**Brief**
Transcribe the records that follow exactly. Skip the pictures.

**Given records**

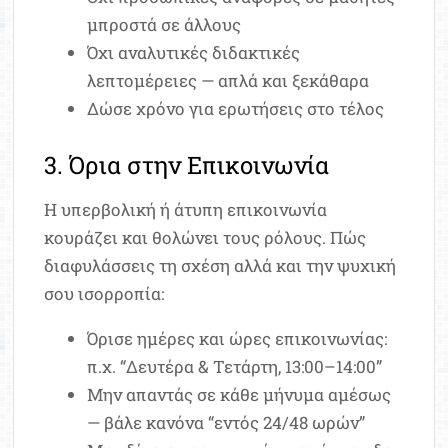
μπροστά σε άλλους
Όχι αναλυτικές διδακτικές
λεπτομέρειες — απλά και ξεκάθαρα
Δώσε χρόνο για ερωτήσεις στο τέλος
3. Όρια στην Επικοινωνία
Η υπερβολική ή άτυπη επικοινωνία
κουράζει και θολώνει τους ρόλους. Πώς
διαφυλάσσεις τη σχέση αλλά και την ψυχική
σου ισορροπία:
Όρισε ημέρες και ώρες επικοινωνίας:
π.χ. “Δευτέρα & Τετάρτη, 13:00–14:00”
Μην απαντάς σε κάθε μήνυμα αμέσως
— βάλε κανόνα “εντός 24/48 ωρών”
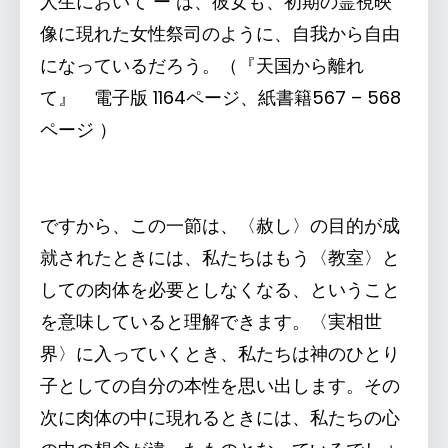
人生において ー は、彼女も、初期の霊視映
像に現れた女性祭司のように、自我から自由
になっているだろう。（『天国から離れ
て』 電子版 1164ページ、紙書籍567 – 568
ページ ）
ですから、この一節は、〈赦し〉の目的が成
就されたときには、私たちはもう〈教室〉と
しての肉体を必要としなくなる、ということ
を意味していると理解できます。〈実相世
界〉に入っていくとき、私たちは神のひとり
子としての自分の本性を思い出します。その
次に肉体の中に現れるときには、私たちの心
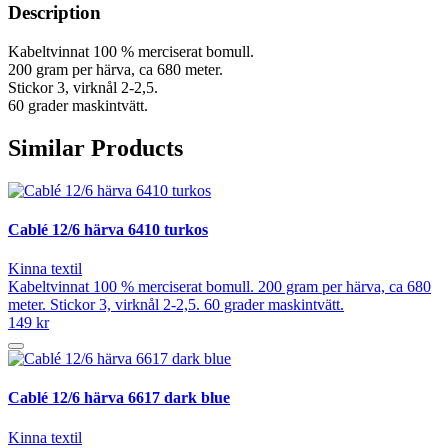
Description
Kabeltvinnat 100 % merciserat bomull.
200 gram per härva, ca 680 meter.
Stickor 3, virknål 2-2,5.
60 grader maskintvätt.
Similar Products
Cablé 12/6 härva 6410 turkos
Kinna textil
Kabeltvinnat 100 % merciserat bomull. 200 gram per härva, ca 680
meter. Stickor 3, virknål 2-2,5. 60 grader maskintvätt.
149 kr
Cablé 12/6 härva 6617 dark blue
Kinna textil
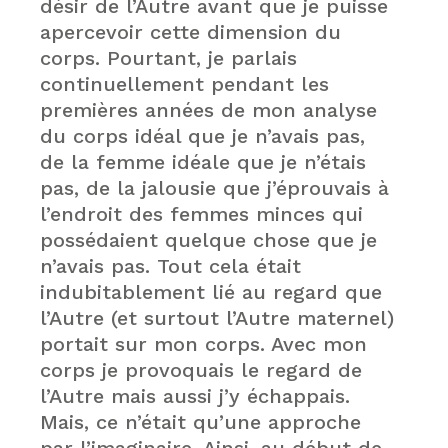
désir de l’Autre avant que je puisse
apercevoir cette dimension du
corps. Pourtant, je parlais
continuellement pendant les
premières années de mon analyse
du corps idéal que je n’avais pas,
de la femme idéale que je n’étais
pas, de la jalousie que j’éprouvais à
l’endroit des femmes minces qui
possédaient quelque chose que je
n’avais pas. Tout cela était
indubitablement lié au regard que
l’Autre (et surtout l’Autre maternel)
portait sur mon corps. Avec mon
corps je provoquais le regard de
l’Autre mais aussi j’y échappais.
Mais, ce n’était qu’une approche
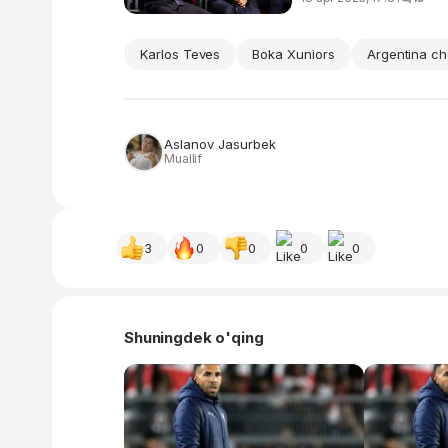
Karlos Teves
Boka Xuniors
Argentina ch
Aslanov Jasurbek
Muallif
3
0
0
0
0
Shuningdek o'qing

**Exercise response**
μπροστά σε άλλους
Όχι αναλυτικές διδακτικές
λεπτομέρειες — απλά και ξεκάθαρα
Δώσε χρόνο για ερωτήσεις στο τέλος
3. Όρια στην Επικοινωνία
Η υπερβολική ή άτυπη επικοινωνία
κουράζει και θολώνει τους ρόλους. Πώς
διαφυλάσσεις τη σχέση αλλά και την ψυχική
σου ισορροπία:
Όρισε ημέρες και ώρες επικοινωνίας:
π.χ. “Δευτέρα & Τετάρτη, 13:00–14:00”
Μην απαντάς σε κάθε μήνυμα αμέσως
— βάλε κανόνα “εντός 24/48 ωρών”
人生において ー は、彼女も、初期の霊視映
像に現れた女性祭司のように、自我から自由
になっているだろう。（『天国から離れ
て』 電子版 1164ページ、紙書籍567 – 568
ページ ）
ですから、この一節は、〈赦し〉の目的が成
就されたときには、私たちはもう〈教室〉と
しての肉体を必要としなくなる、ということ
を意味していると理解できます。〈実相世
界〉に入っていくとき、私たちは神のひとり
子としての自分の本性を思い出します。その
次に肉体の中に現れるときには、私たちの心
Description
Kabeltvinnat 100 % merciserat bomull.
200 gram per härva, ca 680 meter.
Stickor 3, virknål 2-2,5.
60 grader maskintvätt.
Similar Products
Cablé 12/6 härva 6410 turkos
Kinna textil
Kabeltvinnat 100 % merciserat bomull. 200 gram per härva, ca 680
meter. Stickor 3, virknål 2-2,5. 60 grader maskintvätt.
149 kr
Cablé 12/6 härva 6617 dark blue
Kinna textil
désir de l’Autre avant que je puisse
apercevoir cette dimension du
corps. Pourtant, je parlais
continuellement pendant les
premières années de mon analyse
du corps idéal que je n’avais pas,
de la femme idéale que je n’étais
pas, de la jalousie que j’éprouvais à
l’endroit des femmes minces qui
possédaient quelque chose que je
n’avais pas. Tout cela était
indubitablement lié au regard que
l’Autre (et surtout l’Autre maternel)
portait sur mon corps. Avec mon
corps je provoquais le regard de
l’Autre mais aussi j’y échappais.
Mais, ce n’était qu’une approche
Karlos Teves
Boka Xuniors
Argentina ch
Aslanov Jasurbek
Muallif
3
0
0
0
0
Shuningdek o'qing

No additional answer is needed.